I don’t think my experience is unique - I think I was just lucky enough to notice something happening to everyone all the time. For a second, Dogen didn’t have to pity me, as I became aware of one of my countless births and deaths.
But what strikes me, when I remember this experience, is that the spark of Queer Seeking Mind was also a spark of inclusive self-compassion - feeling the blurred margins of my self at that moment, understanding my experience as an individual at that moment to be temporary, transitory, didn’t erase the particularities of that experience - instead, it gave me the spaciousness to feel real gratitude and care for this past self to step back and love present myself from a perspective of equanimity.
For those of us who have had our identities challenged, denigrated, denied. I think there’s a fear of the softening, and enlarging of the self that can happen with practice. at least, that’s something I’ve heard from a few Queer folks in my zen community, and an experience that I have struggled with - This idea that the request of practice is a denial of identities and lived experiences.

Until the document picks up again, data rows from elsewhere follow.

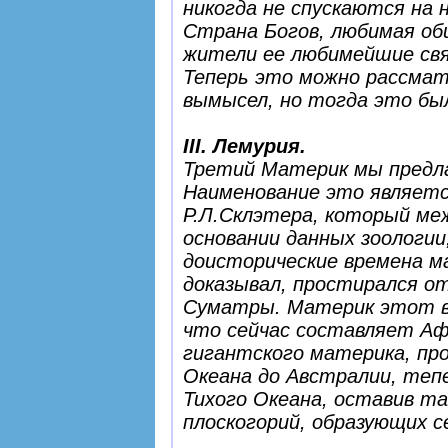
никогда не спускаются на н
Страна Богов, любимая об
жители ее любимейшие свя
Теперь это можно рассмат
вымысел, но тогда это бы
III. Лемурия.
Третий Материк мы предл
Наименование это являет
Р.Л.Склэтера, который меж
основании данных зоологии
доисторические времена ма
доказывал, простирался от
Суматры. Материк этот в
что сейчас составляет Аф
гигантского материка, пр
Океана до Австралии, тепе
Тихого Океана, оставив та
плоскогорий, образующих с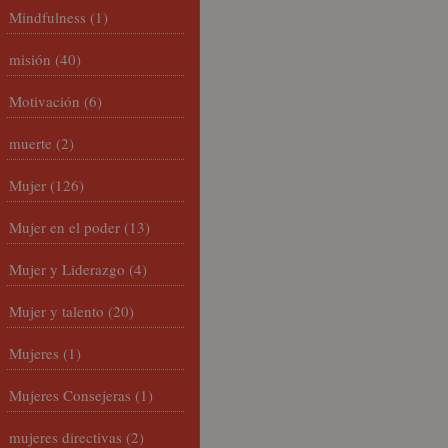
Mindfulness
(1)
misión
(40)
Motivación
(6)
muerte
(2)
Mujer
(126)
Mujer en el poder
(13)
Mujer y Liderazgo
(4)
Mujer y talento
(20)
Mujeres
(1)
Mujeres Consejeras
(1)
mujeres directivas
(2)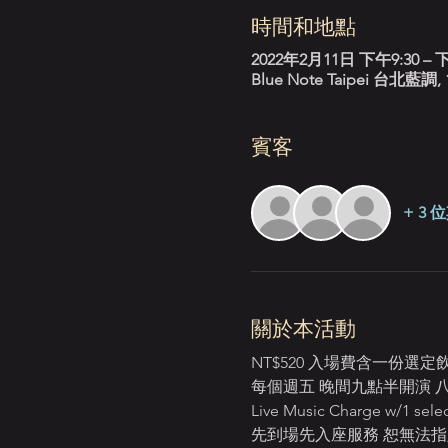
時間和地點
2022年2月11日 下午9:30 – 下
Blue Note Taipei 台
賓客
+ 3
關於本活動
NT$520 入場費含一份選
每個週五 晚間九點半開演 八點起開放入場
Live Music Charge w/1 selec
先到場先入座服務 恕無法指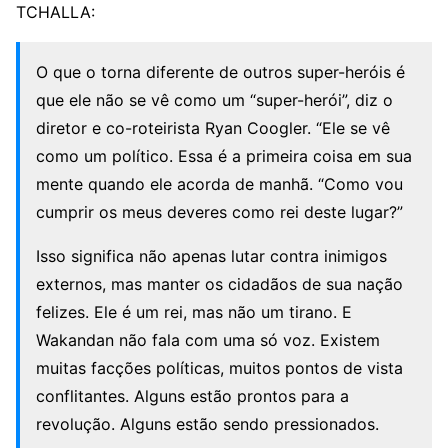
TCHALLA:
O que o torna diferente de outros super-heróis é
que ele não se vê como um “super-herói”, diz o
diretor e co-roteirista Ryan Coogler. “Ele se vê
como um político. Essa é a primeira coisa em sua
mente quando ele acorda de manhã. “Como vou
cumprir os meus deveres como rei deste lugar?”
Isso significa não apenas lutar contra inimigos
externos, mas manter os cidadãos de sua nação
felizes. Ele é um rei, mas não um tirano. E
Wakandan não fala com uma só voz. Existem
muitas facções políticas, muitos pontos de vista
conflitantes. Alguns estão prontos para a
revolução. Alguns estão sendo pressionados.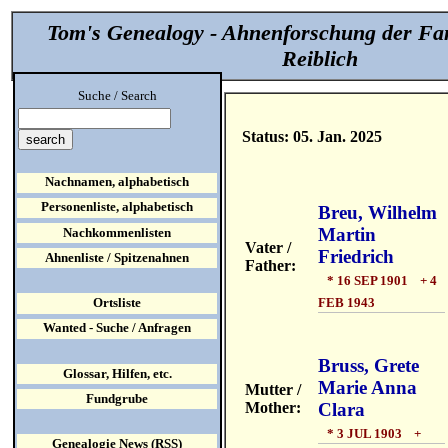
Tom's Genealogy - Ahnenforschung der Fa
Reiblich
Suche / Search
Status: 05. Jan. 2025
Nachnamen, alphabetisch
Personenliste, alphabetisch
Breu, Wilhelm
Martin
Nachkommenlisten
Vater /
Friedrich
Ahnenliste / Spitzenahnen
Father:
* 16 SEP 1901 + 4
FEB 1943
Ortsliste
Wanted - Suche / Anfragen
Bruss, Grete
Glossar, Hilfen, etc.
Marie Anna
Mutter /
Fundgrube
Mother:
Clara
* 3 JUL 1903 +
Genealogie News (RSS)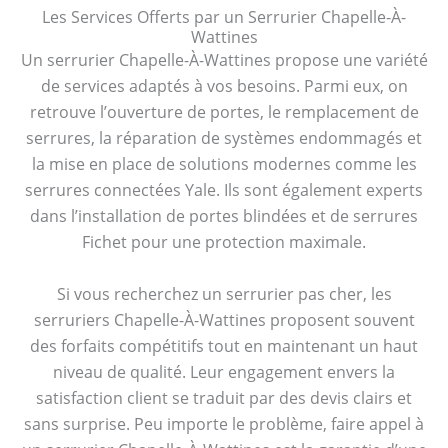
Les Services Offerts par un Serrurier Chapelle-À-
Wattines
Un serrurier Chapelle-À-Wattines propose une variété
de services adaptés à vos besoins. Parmi eux, on
retrouve l’ouverture de portes, le remplacement de
serrures, la réparation de systèmes endommagés et
la mise en place de solutions modernes comme les
serrures connectées Yale. Ils sont également experts
dans l’installation de portes blindées et de serrures
Fichet pour une protection maximale.
Si vous recherchez un serrurier pas cher, les
serruriers Chapelle-À-Wattines proposent souvent
des forfaits compétitifs tout en maintenant un haut
niveau de qualité. Leur engagement envers la
satisfaction client se traduit par des devis clairs et
sans surprise. Peu importe le problème, faire appel à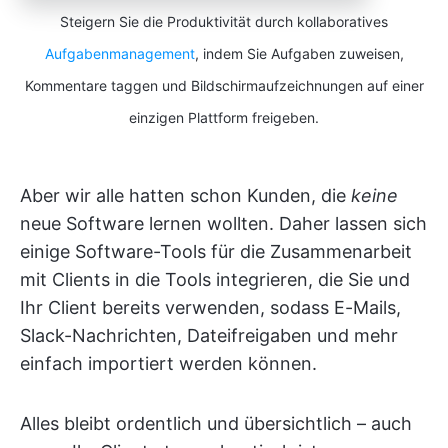
Steigern Sie die Produktivität durch kollaboratives
Aufgabenmanagement
, indem Sie Aufgaben zuweisen,
Kommentare taggen und Bildschirmaufzeichnungen auf einer
einzigen Plattform freigeben.
Aber wir alle hatten schon Kunden, die
keine
neue Software lernen wollten. Daher lassen sich
einige Software-Tools für die Zusammenarbeit
mit Clients in die Tools integrieren, die Sie und
Ihr Client bereits verwenden, sodass E-Mails,
Slack-Nachrichten, Dateifreigaben und mehr
einfach importiert werden können.
Alles bleibt ordentlich und übersichtlich – auch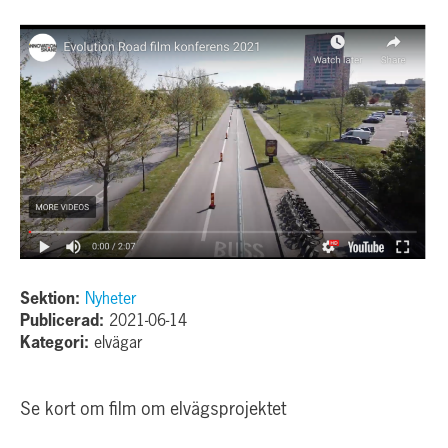
Sektion:
Nyheter
Publicerad:
2021-06-14
Kategori:
elvägar
Se kort om film om elvägsprojektet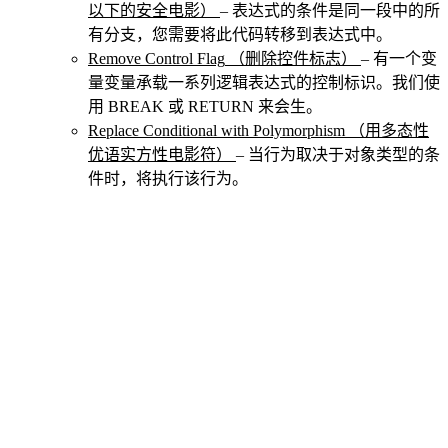
以下的安全电影）
– 表达式的条件是同一段中的所
有分支，您需要将此代码转移到表达式中。
Remove Control Flag
（删除控件标志）
– 有一个变
量变量承载一系列逻辑表达式的控制标识。我们使
用 BREAK 或 RETURN 来会生。
Replace Conditional with Polymorphism
（用多态性
优语实方性电影符）
– 当行为取决于对象类型的条
件时，将执行该行为。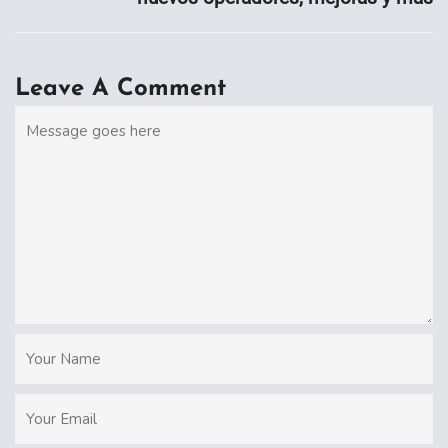
Leave A Comment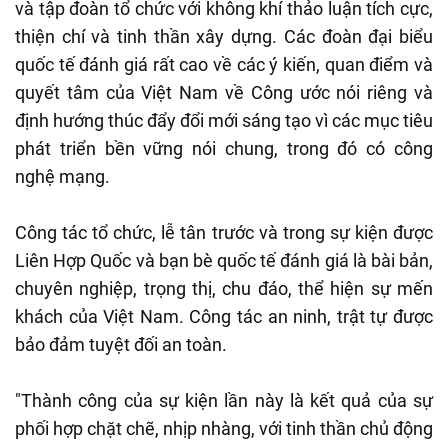
và tập đoàn tổ chức với không khí thảo luận tích cực,
thiện chí và tinh thần xây dựng. Các đoàn đại biểu
quốc tế đánh giá rất cao về các ý kiến, quan điểm và
quyết tâm của Việt Nam về Công ước nói riêng và
định hướng thúc đẩy đổi mới sáng tạo vì các mục tiêu
phát triển bền vững nói chung, trong đó có công
nghệ mạng.
Công tác tổ chức, lễ tân trước và trong sự kiện được
Liên Hợp Quốc và bạn bè quốc tế đánh giá là bài bản,
chuyên nghiệp, trọng thị, chu đáo, thể hiện sự mến
khách của Việt Nam. Công tác an ninh, trật tự được
bảo đảm tuyệt đối an toàn.
"Thành công của sự kiện lần này là kết quả của sự
phối hợp chặt chẽ, nhịp nhàng, với tinh thần chủ động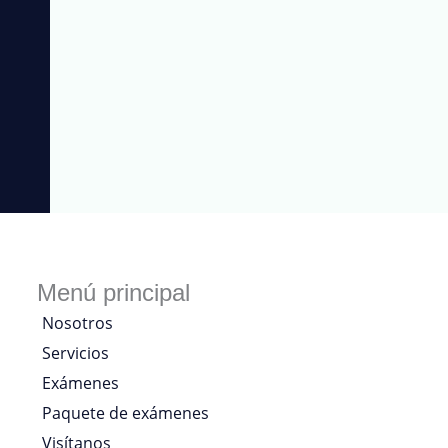
Menú principal
Nosotros
Servicios
Exámenes
Paquete de exámenes
Visítanos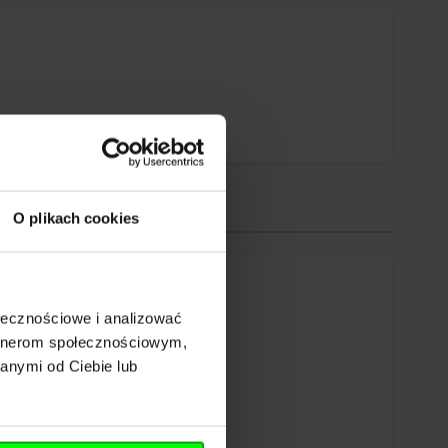
O plikach cookies
ołecznościowe i analizować
artnerom społecznościowym,
anymi od Ciebie lub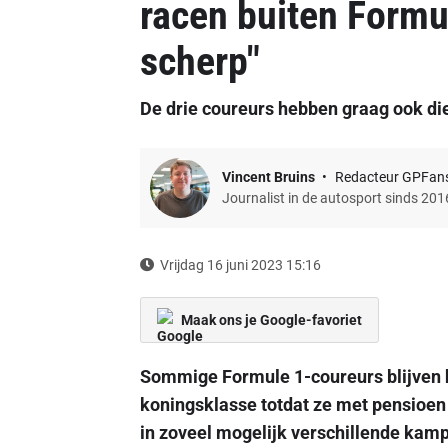
racen buiten Formul
scherp"
De drie coureurs hebben graag ook die
Vincent Bruins
Redacteur GPFan
Journalist in de autosport sinds 201
Vrijdag 16 juni 2023 15:16
Maak ons je Google-favoriet
Sommige Formule 1-coureurs blijven h
koningsklasse totdat ze met pensioen 
in zoveel mogelijk verschillende kam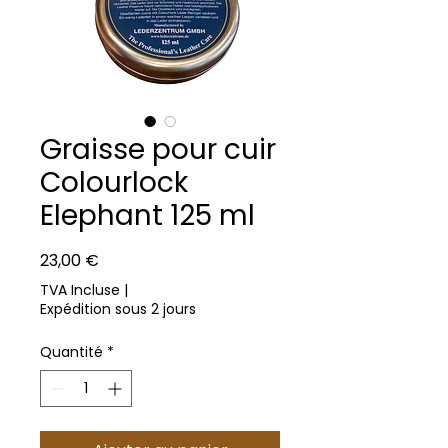
Graisse pour cuir
Colourlock
Elephant 125 ml
Prix
23,00 €
TVA Incluse
|
Expédition sous 2 jours
Quantité
*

Personally, there was a time in my practice when I made use of Zen as a way to avoid exploring gender, and sometimes even as a way to criticize myself for the suffering and joy that arose from that exploration.
To feel dysphoria, to wish for my body and mind and feelings to feel different, to feel euphoria, to delight in feelings and experiences that confirmed my womanhood - these felt to me like a failure of my practice.
I’m so glad I’m over that.
I’ve come to feel that impermanence, the changeability and insubstantiality of self, is not about dissolution of self - but about fully embracing life as a whole and complete person.
Kosho Uchiyama Roshi said it beautifully in Opening the Hand of Thought - zazen is “living out your own life through all the circumstances you may encounter.” and “when we do zazen, we personally experience this clearly; we become nothing other than ourselves! Though we become nothing other than ourselves alone, the whole world is contained within that self.”
I’m at a place now where I wonder if the impermanence, insubstantial, changeable way of things is the gravity that carries me forward on my twin journeys of practice and transition - the medium through which that hand reaches out, together with my own, towards a life of joy, compassion, and identity with all beings.